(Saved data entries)
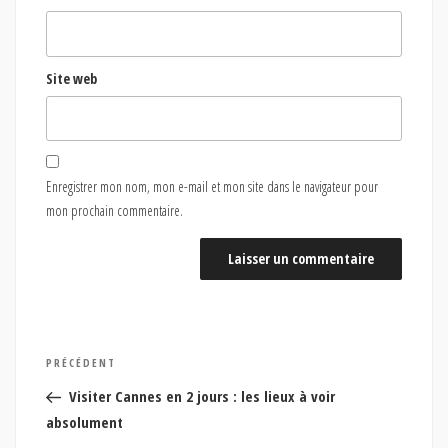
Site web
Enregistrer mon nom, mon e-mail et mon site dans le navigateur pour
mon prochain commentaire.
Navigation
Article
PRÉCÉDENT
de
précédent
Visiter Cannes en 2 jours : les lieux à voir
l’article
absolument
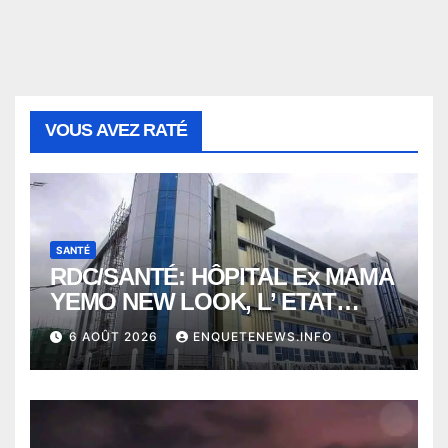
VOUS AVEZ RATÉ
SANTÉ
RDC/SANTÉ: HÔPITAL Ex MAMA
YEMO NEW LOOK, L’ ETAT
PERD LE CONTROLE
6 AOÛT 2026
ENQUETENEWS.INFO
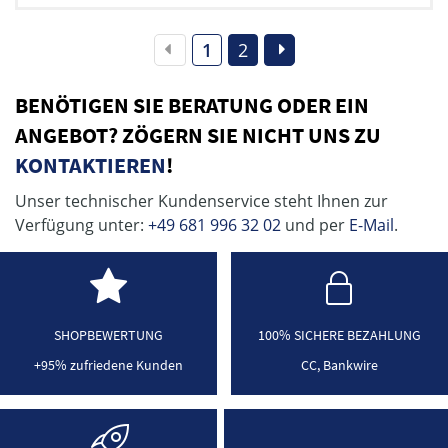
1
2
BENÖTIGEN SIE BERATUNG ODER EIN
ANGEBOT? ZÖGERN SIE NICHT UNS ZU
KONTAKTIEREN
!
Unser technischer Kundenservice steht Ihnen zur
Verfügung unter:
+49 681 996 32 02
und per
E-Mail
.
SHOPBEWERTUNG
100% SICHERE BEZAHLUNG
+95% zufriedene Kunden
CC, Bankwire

* * *

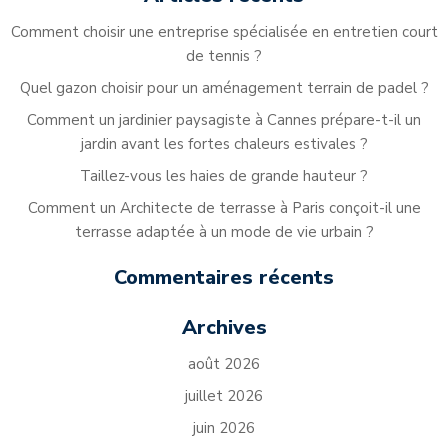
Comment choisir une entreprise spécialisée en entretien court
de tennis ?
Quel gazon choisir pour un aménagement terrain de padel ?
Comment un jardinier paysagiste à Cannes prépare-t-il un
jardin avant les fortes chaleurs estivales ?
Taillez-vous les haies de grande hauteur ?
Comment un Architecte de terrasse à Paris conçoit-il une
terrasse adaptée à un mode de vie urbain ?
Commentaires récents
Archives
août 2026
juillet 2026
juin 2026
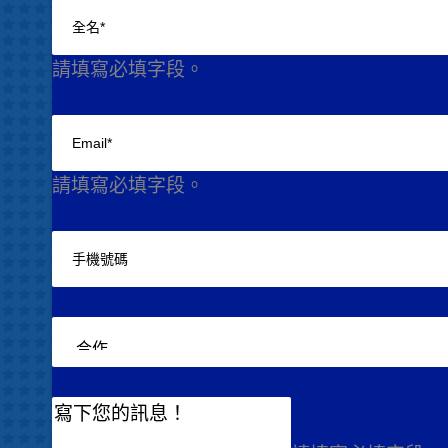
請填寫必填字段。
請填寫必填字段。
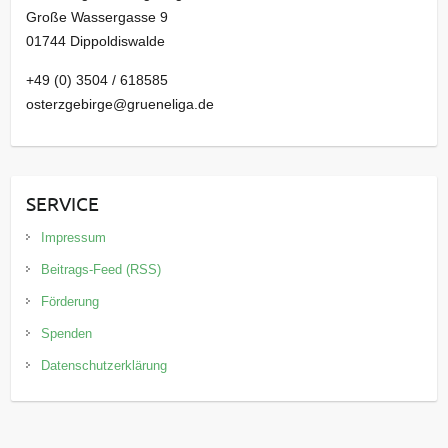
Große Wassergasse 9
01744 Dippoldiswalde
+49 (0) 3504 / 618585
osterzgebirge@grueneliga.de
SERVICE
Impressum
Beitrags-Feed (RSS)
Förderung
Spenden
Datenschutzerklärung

* * *

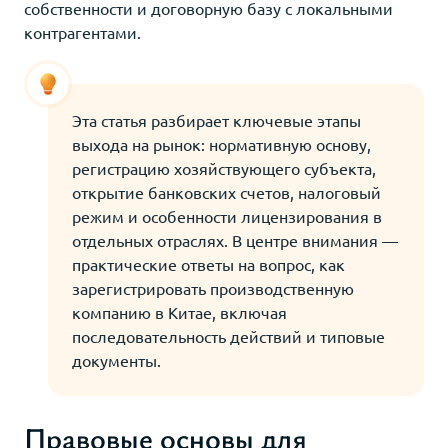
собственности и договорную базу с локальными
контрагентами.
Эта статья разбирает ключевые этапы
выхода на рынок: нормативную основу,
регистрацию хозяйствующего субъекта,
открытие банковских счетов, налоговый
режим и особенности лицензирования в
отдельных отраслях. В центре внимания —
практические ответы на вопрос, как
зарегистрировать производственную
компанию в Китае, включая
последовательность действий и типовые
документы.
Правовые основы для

Description of the task — Beginning with the line above that contains "mon prochain commentaire." and ending with the line that contains "CC, Bankwire", quote each line exactly, keeping out the pictures.

Task answer —
mon prochain commentaire.
Navigation
Article
PRÉCÉDENT
de
précédent
Visiter Cannes en 2 jours : les lieux à voir
l’article
absolument
VOUS AVEZ RATÉ
SANTÉ
RDC/SANTÉ: HÔPITAL Ex MAMA
YEMO NEW LOOK, L’ ETAT
PERD LE CONTROLE
6 AOÛT 2026
ENQUETENEWS.INFO
1
2
BENÖTIGEN SIE BERATUNG ODER EIN
ANGEBOT? ZÖGERN SIE NICHT UNS ZU
KONTAKTIEREN
!
Unser technischer Kundenservice steht Ihnen zur
Verfügung unter:
+49 681 996 32 02
und per
E-Mail
.
SHOPBEWERTUNG
100% SICHERE BEZAHLUNG
+95% zufriedene Kunden
CC, Bankwire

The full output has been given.